# Justin



## Xeph (Jun 19, 2005)

Updated Justin pictures that hopefully someone can critique...I've stacked him at various intervals in the rear to try and play off his angles, and find what works best both for him, and the judge I'm exhibiting to.





































These next two are both nice pictures, AND Austin stacked the dog himself with only vocal guidance


----------



## lhczth (Apr 5, 2000)

Austin did an excellent job. He should be taking him into Jr. handling classes.

How old is Justin? He has a very well developed chest which makes me think he is quite mature and of course the grey. Masculine male that overall I really like. High withers going into a very good topline. His croup could be longer, but, looking at the 4th photo down, is well placed. Very good bone, nice strong looking pasterns, though I would like to see tighter feet. Excellent angulation front and rear. This dog has a really nice shoulder. I would like to see a stronger under jaw.


----------



## WiscTiger (Sep 25, 2002)

Jackie. I like the first picture. Nice looking male.

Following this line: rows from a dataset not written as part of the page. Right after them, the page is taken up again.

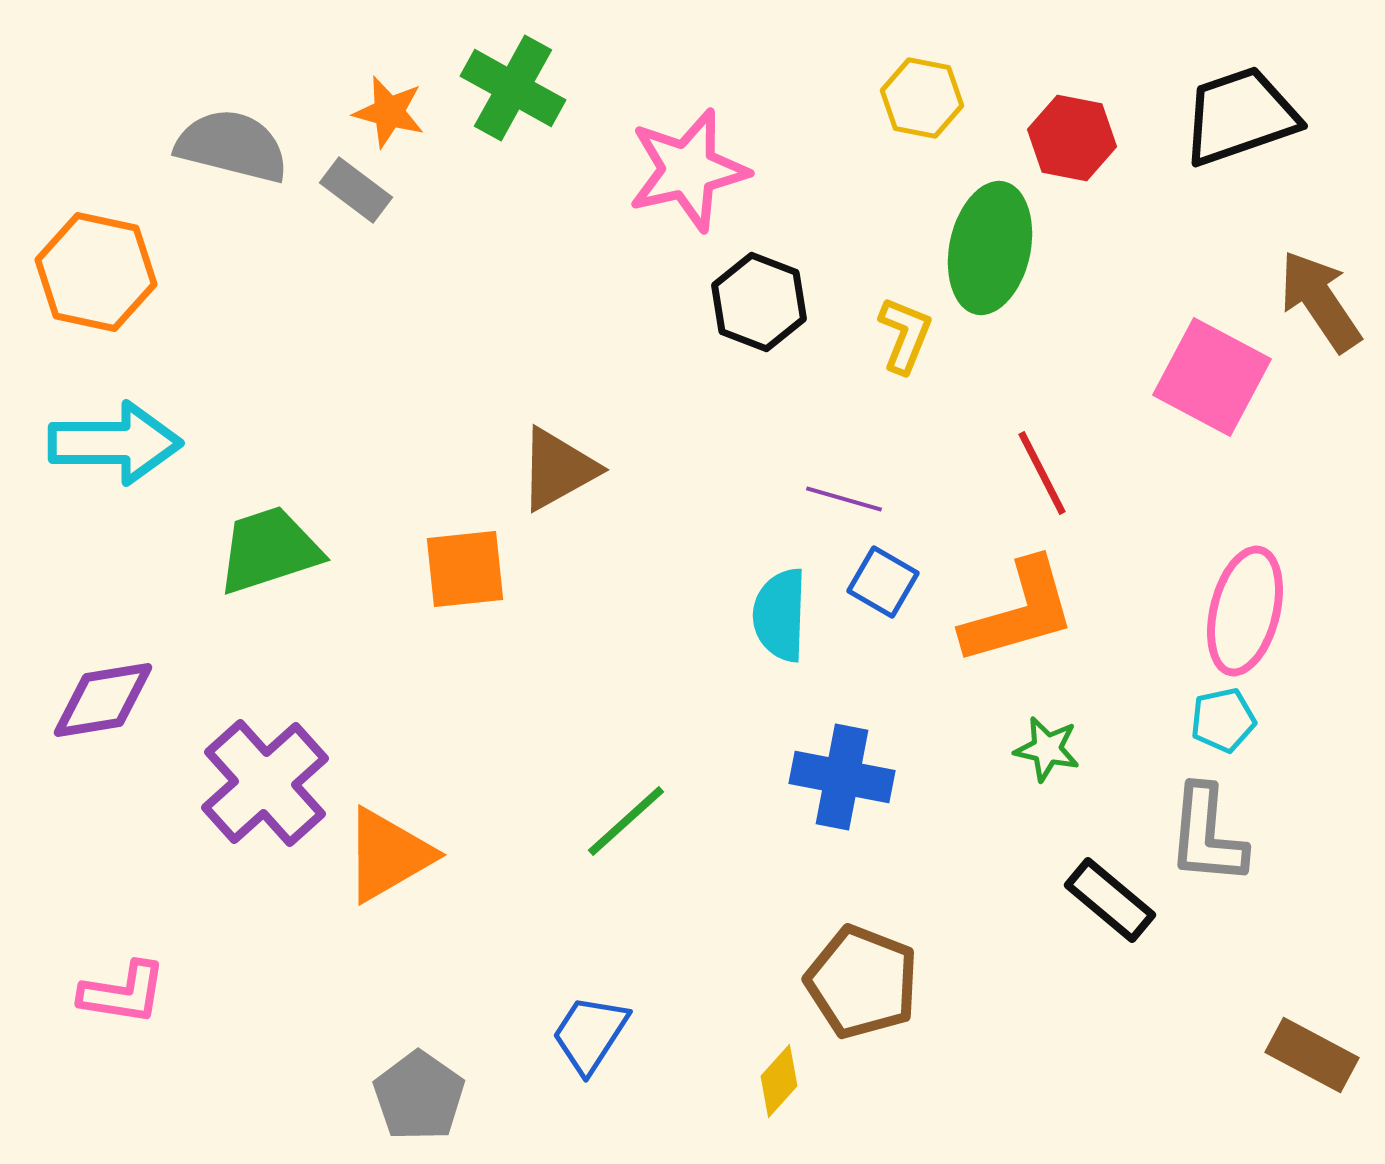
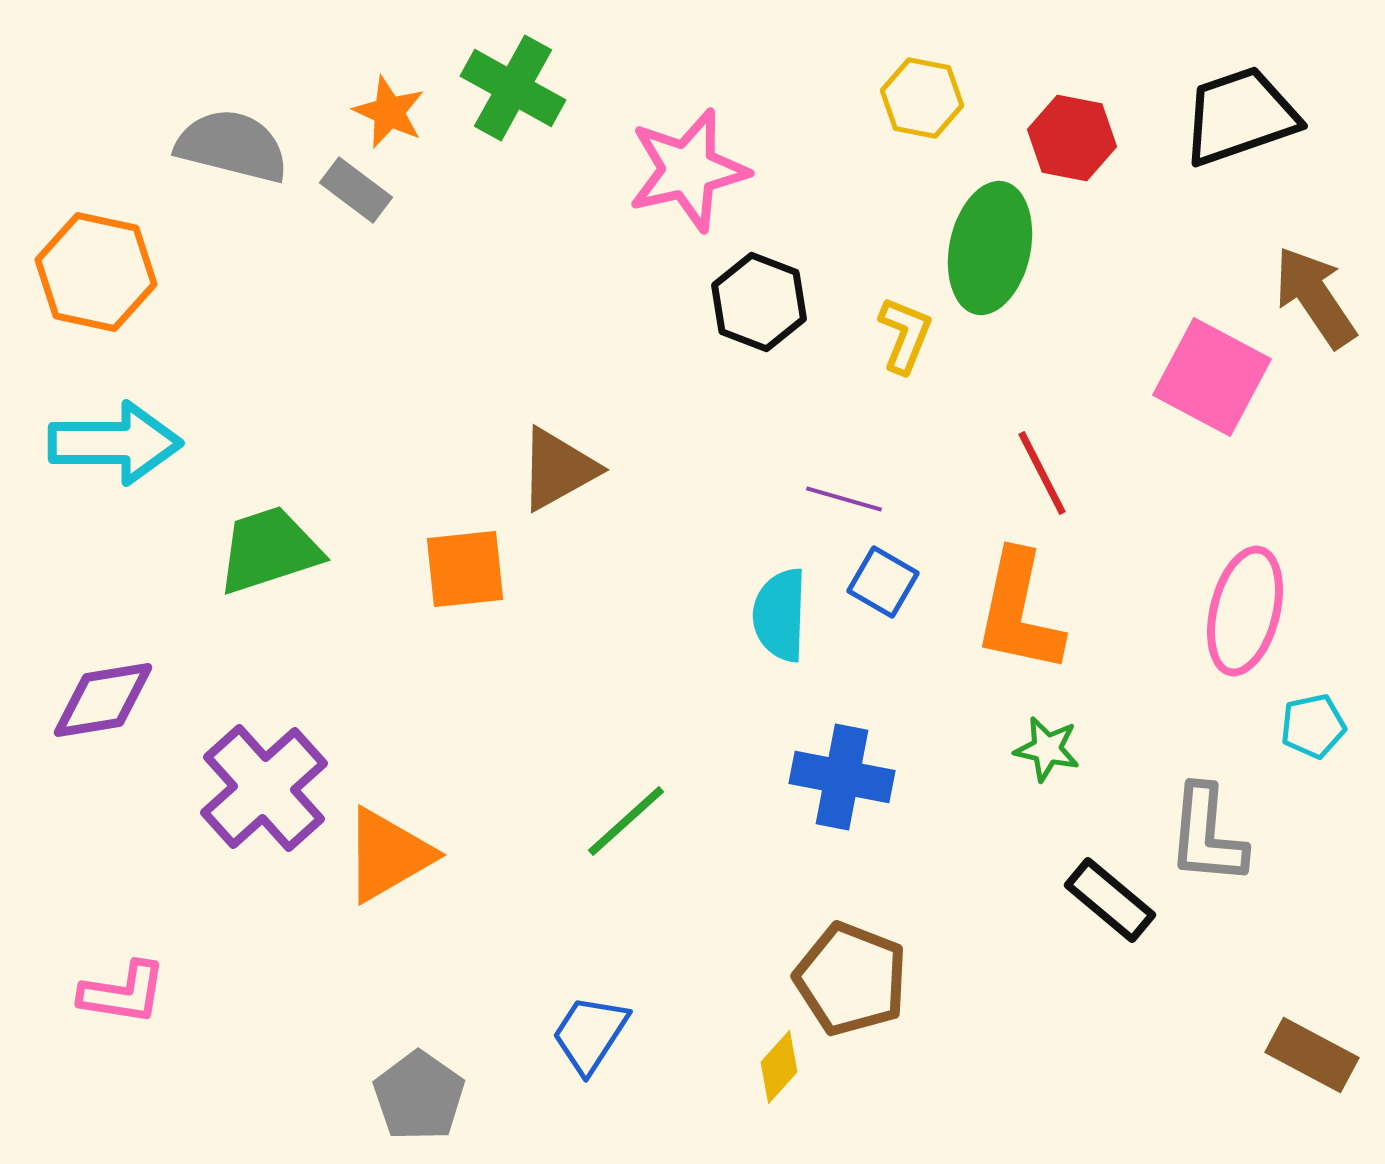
orange star: rotated 10 degrees clockwise
brown arrow: moved 5 px left, 4 px up
orange L-shape: rotated 118 degrees clockwise
cyan pentagon: moved 90 px right, 6 px down
purple cross: moved 1 px left, 5 px down
brown pentagon: moved 11 px left, 3 px up
yellow diamond: moved 14 px up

In my uneducated opinion he just looks more balanced in the first shot.

Val


----------



## Xeph (Jun 19, 2005)

Lisa, I agree with just about everything you said...the only thing I disagree on is the feet xD I've always thought he had fantastic feet (however, if you show me what you think a proper foot is I'd probably be inclined to agree with you).

Austin is actually very interested in showing dogs, and I'm going to see if he'd like to travel with me some this summer and show with me 

Justin just turned 7, so I'm trying to finish a veteran. We're currently cursing majors.


----------



## WiscTiger (Sep 25, 2002)

Jackie, his back feet are nice. Front feet the toes are a little long. I will loot around and see if I can find some nice pictures of really nice feet.

Val


----------



## Xeph (Jun 19, 2005)

Here's another picture that shows his feet well, and why I think they're so nice (especially compared to Strauss and Rangerdog)










I will admit, I seem to end up with the Shepherds that have long toes


----------



## Liesje (Mar 4, 2007)

I'm not an expert, so all I can say is I really like him even though he is not my type!! But his coloring is very similar to Kenya so maybe I'm biased...

I hate Kenya's front feet so his look good to me!


----------



## WiscTiger (Sep 25, 2002)

Well I am a sucker for good feet. That is one of the first things I look at.

Not an adult but check this thread. Look at those what I call compact feet.

http://www.germanshepherds.com/forum/ubbthreads.php?ubb=showflat&Number=855108

Jackie, he isn't as bad as I thought, the big test is to do what you did ant put them on a solid surface.

Val


----------



## Xeph (Jun 19, 2005)

Yeah  He does have slightly longer toes (all of my boys do x.x), but the foot is still tight...especially compared to some of the dogs I've seen and shown x.x

I think his feet are about equal with that bitch's, with hers being a bit tighter due to proper shorter toes.

I try and stack my dogs on solid surfaces often. And perhaps it seems to me that Justin has fantastic feet because my other two...don't xD I am also big on feet


----------



## GSDTrain (Apr 21, 2008)

he is gorgeous!


----------



## Xeph (Jun 19, 2005)

Hee ^_^ Thanks. I love my sable moose! Even though he isn't really mine, just a client dog









I get attached to my client dogs....


----------



## Liesje (Mar 4, 2007)

Do you keep them with you all the time or just pick them up for shows?


----------



## Xeph (Jun 19, 2005)

Since I live at home and mum doesn't entirely support my showing, I try and keep my clients local. They all stay at home with their families (which of course, the families appreciate), so I either pick them up, or have them dropped of at my house on show morning, we load up, and go.


----------



## Liesje (Mar 4, 2007)

Is that how most do it or do a lot of dogs live with the handlers until finished? I got Nikon's handlers for German conformation but I guess he stays with me, since I will have to go to every show to double and do the off lead heeling and protection test later on. We're also going to do UKC but can't hire a handler even if I wanted to.

My mom thinks I'm crazy too but I think she's secretly jealous. I have something really important to me besides just doing work and chores every day.


----------



## Xeph (Jun 19, 2005)

Depends on the handler and situation really. If you were loser, I would have handled for you 

Some dogs go live with the handler, others are dropped off, still others are picked up ringside the day of the show


----------



## Liesje (Mar 4, 2007)

Do you handle in the German ring? Most of the shows we are doing will be in northern Ill, at least the first three next spring, but that's probably still quite far from Green Bay.


----------



## Xeph (Jun 19, 2005)

I've never done it, but do know how to work and handle German dogs. Since I bought mah new dawg hawlin' vahn (for $2500 LESS than they were asking xD) my dogs and I will be traveling out of state hunting for majors, so I could do some German shows too.


----------



## Liesje (Mar 4, 2007)

Hmm, well, I am hopefully going to two shows in May one in Harvard and one in Marengo, ILL and need a handler so I can double, if you happen to be in the area. We're also doing the UScA Sieger show in Chicagoland in April but I'll probably use our current handlers for that, dang politics!


----------